After 12 Seasons of Love, “Rent” Closes on Broadway

By NICOLE BOURNAS-NEY

Published: October 02, 2008

This September, after 12 years at Broadway’s Nederlander Theater, Jonathan Larson’s musical landmark “Rent” took its final bow. This show, which is based on “La Boheme,” depicts young artists on the Lower East Side, some of whom are living with AIDS, and tells the story of their struggle to create and survive. The show’s closing celebration began at the Tony Awards in June, with a performance of “Seasons of Love” by the original cast, and finished when the curtain fell on “Rent” on Sept. 7.
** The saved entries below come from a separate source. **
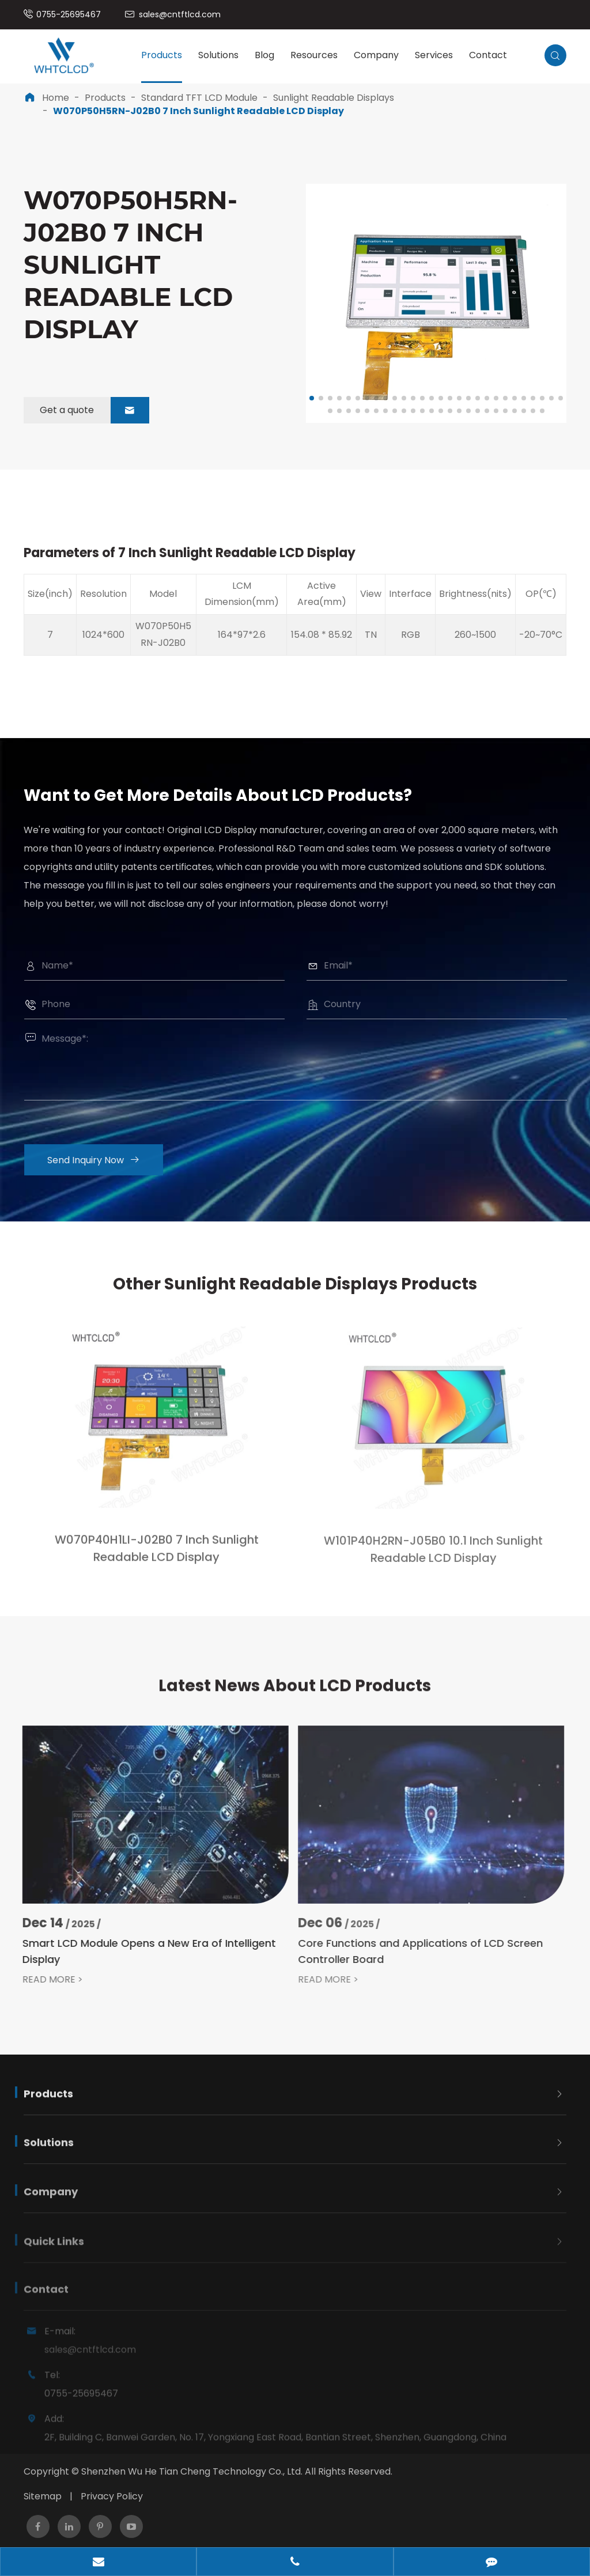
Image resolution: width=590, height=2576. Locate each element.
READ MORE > (42, 1979)
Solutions (218, 55)
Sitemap (43, 2496)
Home (55, 97)
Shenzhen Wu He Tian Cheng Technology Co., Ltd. (191, 2471)
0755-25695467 (68, 14)
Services (434, 55)
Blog (264, 55)
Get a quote (94, 410)
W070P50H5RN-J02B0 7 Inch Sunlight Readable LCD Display (198, 111)
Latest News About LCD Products (294, 1695)
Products (161, 55)
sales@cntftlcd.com (180, 14)
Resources (314, 55)
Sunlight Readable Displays (333, 97)
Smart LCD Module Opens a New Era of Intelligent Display (139, 1951)
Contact (488, 55)
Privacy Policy (112, 2496)
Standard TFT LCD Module (199, 97)
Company (376, 55)
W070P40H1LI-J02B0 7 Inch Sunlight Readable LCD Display (157, 1558)
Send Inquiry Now (102, 1160)
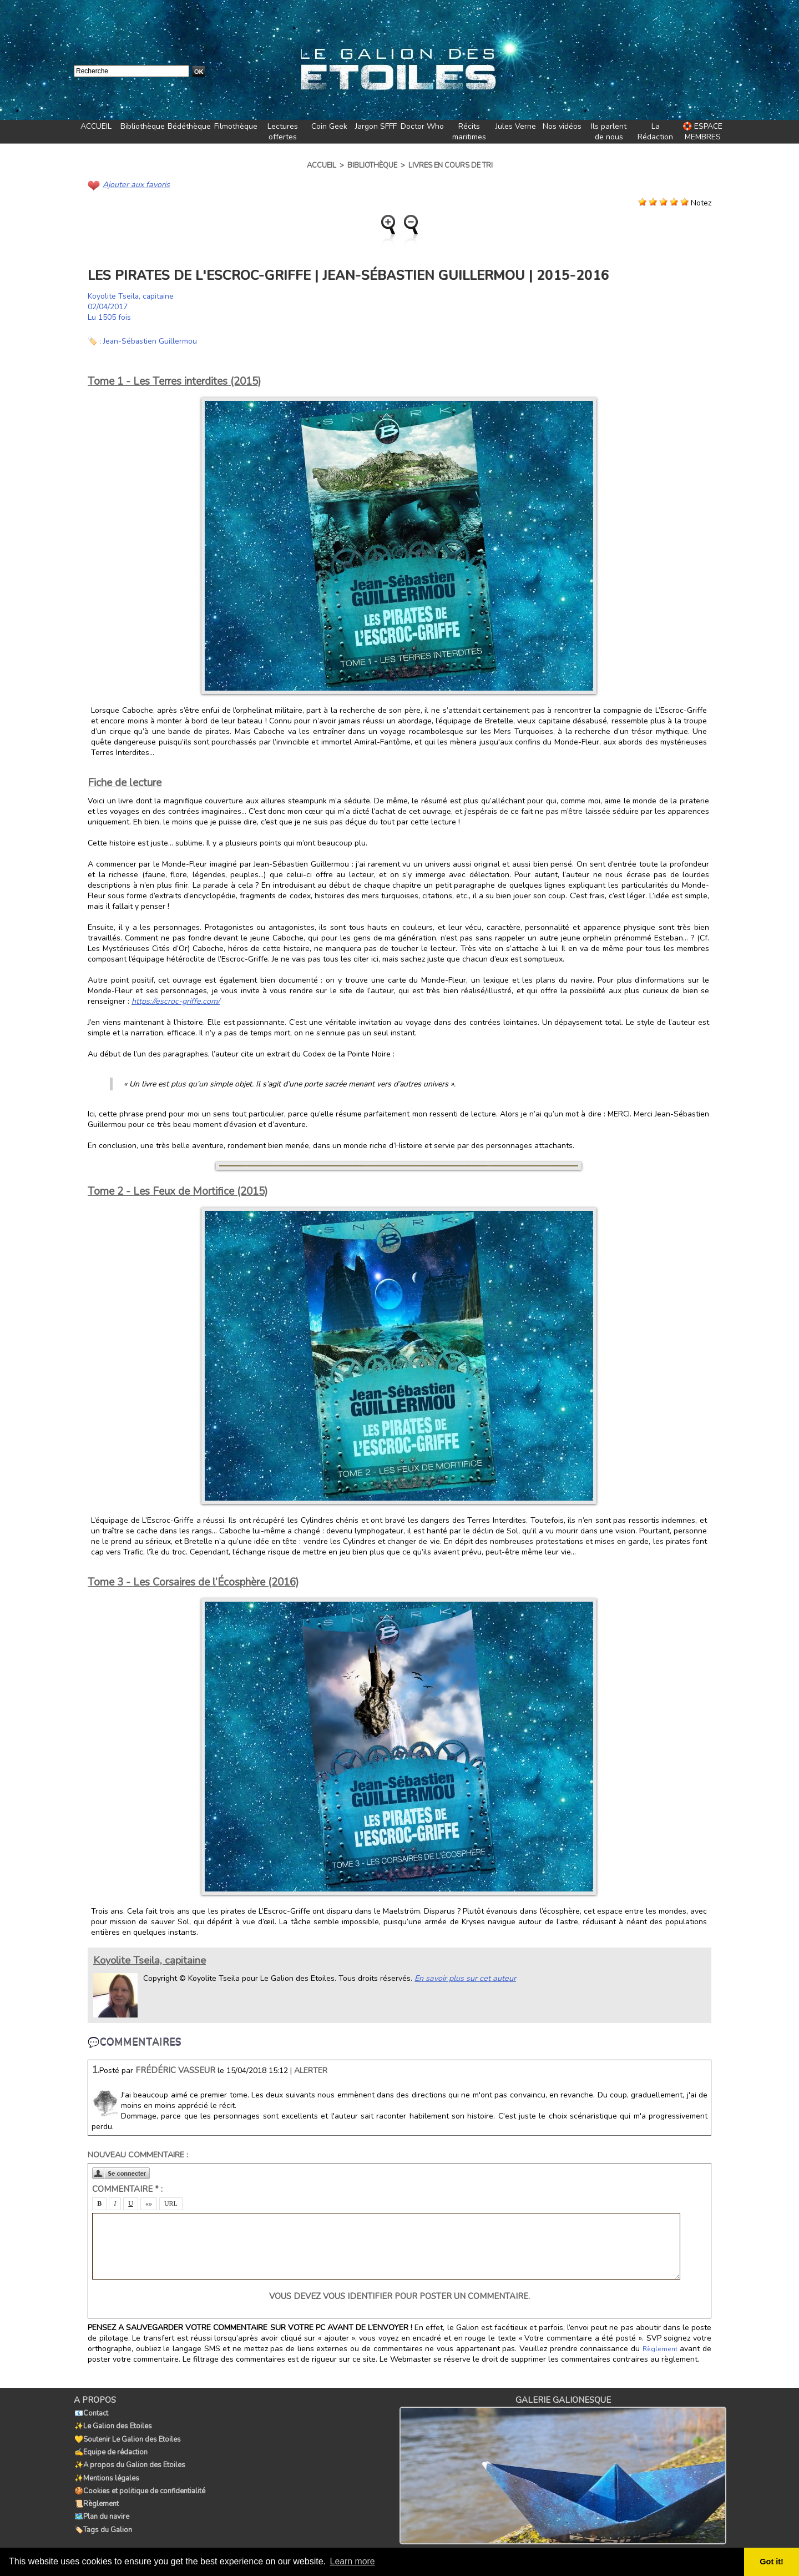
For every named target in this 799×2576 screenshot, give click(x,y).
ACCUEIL (96, 126)
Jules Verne (515, 126)
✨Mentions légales (106, 2474)
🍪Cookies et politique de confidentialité (139, 2486)
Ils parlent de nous (608, 131)
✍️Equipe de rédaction (110, 2449)
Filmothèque (235, 126)
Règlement (660, 2348)
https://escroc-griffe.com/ (174, 1001)
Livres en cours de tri (450, 165)
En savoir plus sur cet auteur (463, 1978)
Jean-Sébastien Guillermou (150, 341)
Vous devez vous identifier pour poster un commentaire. (399, 2296)
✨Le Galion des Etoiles (112, 2425)
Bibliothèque (142, 126)
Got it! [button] (771, 2561)
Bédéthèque (189, 126)
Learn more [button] (353, 2561)
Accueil (321, 165)
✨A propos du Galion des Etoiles (129, 2462)
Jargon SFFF (376, 126)
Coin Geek (329, 126)
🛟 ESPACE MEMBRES (702, 131)
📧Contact (91, 2413)
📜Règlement (96, 2498)
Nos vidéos (562, 126)
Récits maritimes (469, 131)
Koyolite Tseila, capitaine (131, 296)
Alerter (310, 2070)
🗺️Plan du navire (101, 2510)
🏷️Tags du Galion (103, 2523)
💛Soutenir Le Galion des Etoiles (127, 2437)
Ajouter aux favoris (135, 184)
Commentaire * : (127, 2189)
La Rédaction (655, 131)
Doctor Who (422, 126)
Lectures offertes (282, 131)
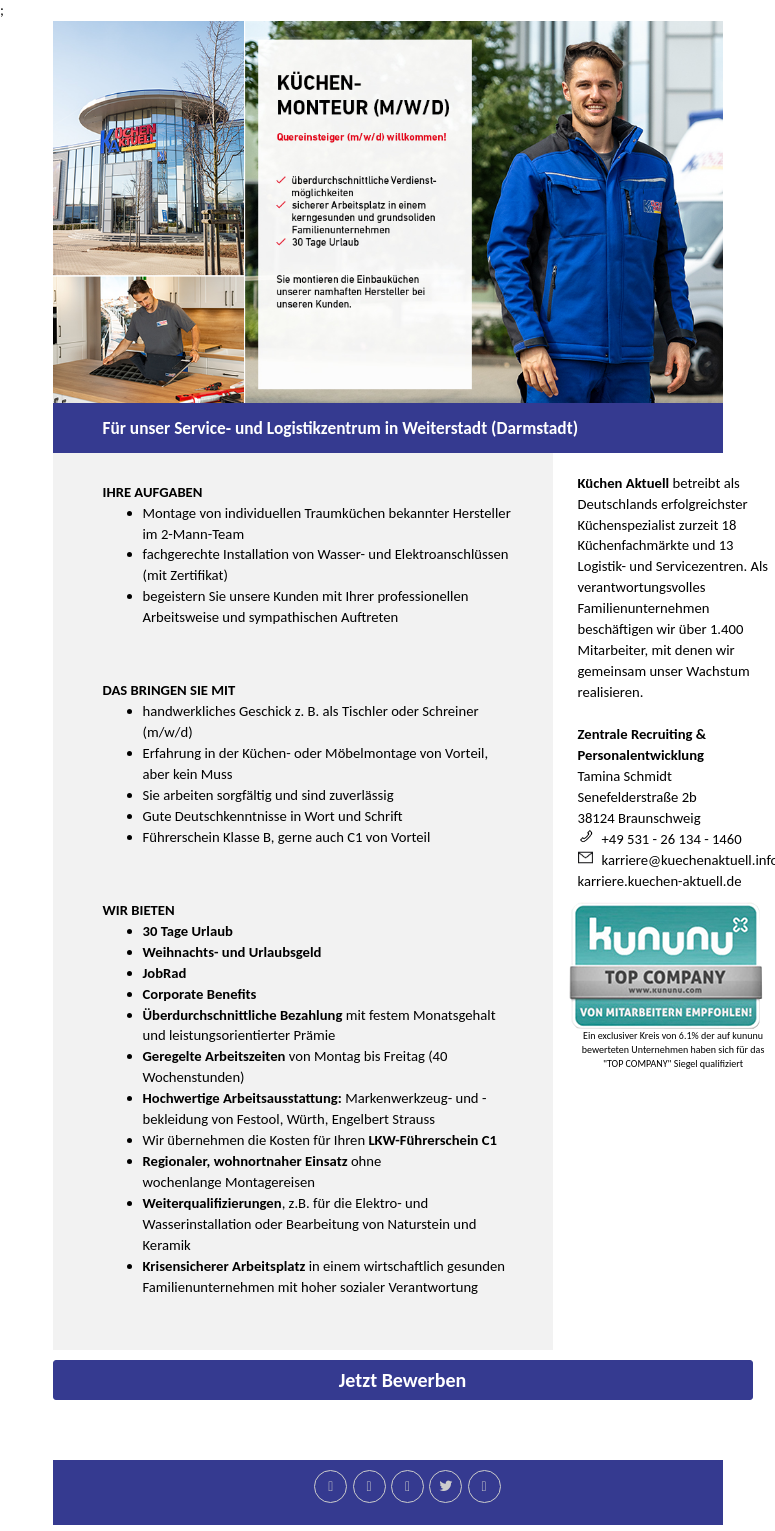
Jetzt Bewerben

“Rent,” the seventh longest running Broadway show,  holds a unique place in theatre history.  In the 1970s, “Hair” was revolutionary in translating hippie culture to the stage; in the 1990s, “Rent” filled a similar role, becoming the first musical to really explore both the realities of AIDS and youth Bohemian culture on Broadway. Says playwriting student Samantha Schoer, FCLC ’09, “In a sea of Disney and cookie-cutter musicals, ‘Rent’ deals with real, emotional issues…When people watched the play they saw themselves in those characters’ struggles.”

The show’s most enthusiastic fans, self-titled Rent-Heads, are mostly in their 20s and feel that “Rent” really spoke to the most important issues of their time.  Schoer feels that when “Rent” came along, it brought a welcome change from traditional fare for the theatre.  “It spoke to a generation dealing with the scare of drugs and AIDS, poor artists without housing and the [LGBT] population of NYC,” explains Schoer.  Communications professor Monique Fortune feels that young people identify with “Rent” because, “They might be able to identify with Mimi’s fight with addiction; perhaps they can relate to Angel’s compassion and cynicism or Roger’s anger and confusion.”

Since the “tribal-love-rock” musical “Hair” in the 1960s, the rock sound had all but vanished from Broadway until “Rent” appeared 28 years later on the exact same Public Theatre stage. According to theatre professor Morgan Jenness, the music of “Rent” was less Broadway and more rock than other musicals. “[‘Rent’] had a soft rock score rather than the usual musical theater sound…so it felt more accessible to young people,” she noted.  Larson, a protégée of Stephen Sondheim, was determined to combine different sounds in his show, not just to utilize the rock vibe.  In the documentary “Broadway: The American Musical,” James C. Nicola from New York Theatre Workshop remembers, “The first stage direction was that there was a full Broadway orchestra in the pit and a rock band on the stage.”

Although “Rent” has now closed, its “descendants”—from “Spring Awakening” to “Avenue Q” to “Passing Strange” to “In the Heights”—are going strong. Last year’s Tony Awards were dominated by “Spring Awakening,” which, according to Jenness, “pulled staging, casting, even the soft rock music score [from ‘Rent.’] I don’t think ‘Spring Awakening’ would have flown as it did without “Rent” opening the door…”

“Rent-head” Matt Conlin, FCLC ’09, notes that as a result of “Rent,” “A lot of shows now are talking about serious social conditions, [and] for shows breaking stereotypes, we have ‘Avenue Q.’” “Rent” was the gateway for all kinds of new ideas, sounds and styles on Broadway. Fortune noted that because of the revolutionary “Rent,” on Broadway, today, “You can do congas, the tango—do whatever!”

She added, “Larson changed the game. He wanted to present theatre that was not always pretty, but was always honest…Because of Jonathan Larson’s foundation, there is a greater opportunity for a wide range of gifted artists to work on Broadway and bring the truth, beauty, ugliness, guts and power to the stage.”